Super’s long-term growth story still a winner

As the chart below shows, 2019’s double-digit return compares favourably to recent years and is significantly higher than the average return (6.4% over the past 20 years). Based on SuperRatings’ estimate of 13.8%, 2019 would represent the highest return since 2013 and the fourth-highest over the past two decades.

 

 

Following the volatility of 2018, super funds saw steady growth over 2019 with only three down months during the year, with the largest fall in the median balanced option estimated to be -0.9% in December.

The main drivers of performance typically come from equities, of which Australian shares generally make up the greatest proportion. As the chart below shows, the Australian share market delivered a return of 18.4%, while international shares delivered 25.4% (unhedged) and 25.8% (40% hedged in Australian dollars). Meanwhile, listed property returned 14.2%, fixed interest – another major asset class for funds – returned 4.4%, and cash returned 1.5%. Another important asset class is Alternatives (including private equity), although market-based measures of performance are harder to determine as they are offered within diversified portfolios rather than standalone options.

 

 

Since the GFC, funds have ridden market turbulence through 2011, 2015 and 2018 to build significant wealth for members. Looking back over the past 15 years to 2005 (before the GFC hit), the median balanced option with a starting balance of $100,000 would have grown to an estimated $259,340 by the end of 2019 (a return of 159.3%). Similarly, the median growth fund would have risen to an estimated $264,208 (a return of 164.2%).

 

 

Expect further fund consolidation in 2020

Over the course of 2019 there was a number of high-profile mergers, and 2020 is expected to see more funds come together to achieve greater scale. Mergers have typically been based on geographic proximity, similar industry sectors and strategic fits, with funds seeking merger partners that are strong in areas in which they may be weaker.
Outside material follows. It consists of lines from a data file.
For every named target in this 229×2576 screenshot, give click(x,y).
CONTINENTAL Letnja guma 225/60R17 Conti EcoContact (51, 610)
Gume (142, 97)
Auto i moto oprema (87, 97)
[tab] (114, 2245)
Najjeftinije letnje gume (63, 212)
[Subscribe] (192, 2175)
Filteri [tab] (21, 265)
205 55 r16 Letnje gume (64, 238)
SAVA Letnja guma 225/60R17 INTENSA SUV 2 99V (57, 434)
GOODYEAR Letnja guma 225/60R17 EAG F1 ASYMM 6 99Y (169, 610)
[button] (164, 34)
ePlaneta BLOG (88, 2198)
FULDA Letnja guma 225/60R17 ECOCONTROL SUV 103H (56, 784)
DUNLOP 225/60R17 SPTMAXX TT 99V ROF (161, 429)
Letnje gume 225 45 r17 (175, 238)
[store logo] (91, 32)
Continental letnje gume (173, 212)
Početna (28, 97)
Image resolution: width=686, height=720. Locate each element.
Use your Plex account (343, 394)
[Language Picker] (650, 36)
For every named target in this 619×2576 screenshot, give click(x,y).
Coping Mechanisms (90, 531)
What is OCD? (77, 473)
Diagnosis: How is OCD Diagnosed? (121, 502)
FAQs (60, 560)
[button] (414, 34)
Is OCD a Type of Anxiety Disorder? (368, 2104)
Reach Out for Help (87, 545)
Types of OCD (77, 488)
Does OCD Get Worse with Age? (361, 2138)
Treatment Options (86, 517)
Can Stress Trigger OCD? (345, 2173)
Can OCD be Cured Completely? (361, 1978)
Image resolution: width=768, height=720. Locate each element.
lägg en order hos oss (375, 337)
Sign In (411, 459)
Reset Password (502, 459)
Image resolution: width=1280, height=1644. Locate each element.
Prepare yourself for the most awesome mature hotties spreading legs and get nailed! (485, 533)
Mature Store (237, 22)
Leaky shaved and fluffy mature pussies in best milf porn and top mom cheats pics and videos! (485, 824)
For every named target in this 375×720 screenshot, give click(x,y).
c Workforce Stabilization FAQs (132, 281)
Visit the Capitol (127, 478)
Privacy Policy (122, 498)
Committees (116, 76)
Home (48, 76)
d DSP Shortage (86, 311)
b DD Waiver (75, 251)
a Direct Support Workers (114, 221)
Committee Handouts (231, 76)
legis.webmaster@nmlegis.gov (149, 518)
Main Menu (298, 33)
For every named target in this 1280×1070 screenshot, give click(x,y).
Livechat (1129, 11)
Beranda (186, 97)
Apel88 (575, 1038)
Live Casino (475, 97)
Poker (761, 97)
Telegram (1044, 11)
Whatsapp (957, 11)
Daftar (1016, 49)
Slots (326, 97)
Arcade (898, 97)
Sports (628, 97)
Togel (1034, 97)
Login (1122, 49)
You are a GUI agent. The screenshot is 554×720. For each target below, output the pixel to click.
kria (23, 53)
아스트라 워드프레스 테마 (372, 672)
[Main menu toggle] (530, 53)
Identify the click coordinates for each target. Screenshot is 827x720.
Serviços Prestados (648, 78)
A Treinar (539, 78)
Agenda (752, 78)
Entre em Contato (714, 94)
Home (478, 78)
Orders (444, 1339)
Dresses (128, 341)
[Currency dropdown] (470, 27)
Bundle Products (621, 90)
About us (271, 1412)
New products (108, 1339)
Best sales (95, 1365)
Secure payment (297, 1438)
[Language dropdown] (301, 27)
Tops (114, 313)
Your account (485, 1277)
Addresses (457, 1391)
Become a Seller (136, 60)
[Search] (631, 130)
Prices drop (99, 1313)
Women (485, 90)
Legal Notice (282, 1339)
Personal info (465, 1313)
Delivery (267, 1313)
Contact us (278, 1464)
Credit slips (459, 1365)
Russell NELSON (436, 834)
A key driver of mergers will be the sustainability of operating expenses, which as the chart below shows, is a challenge for some funds across all size categories. Though, smaller funds are more likely to have a high cost per member (CPM) and management expense ratio (MER), which measure the operational costs of the fund relative to its size.

 

 

“With the increased regulatory scrutiny on the sector, funds are focused on the challenge of increasing scale and driving down fees,” said Mr Rappell. “It’s pleasing to see that there’s a clear focus among providers on their plans to adapt to the changing landscape, which should support continued uplift in member outcomes.”

However, there remains a number of providers who are struggling to deliver sufficient value for money and the industry’s ability to address this is critical. APRA released its MySuper Heatmaps in December 2019 which highlight laggards based on investment returns, fees and sustainability metrics and has emphasised a tougher approach going forward. APRA also now has stronger powers to force underperforming funds to merge, which is likely to further drive consolidation across the industry.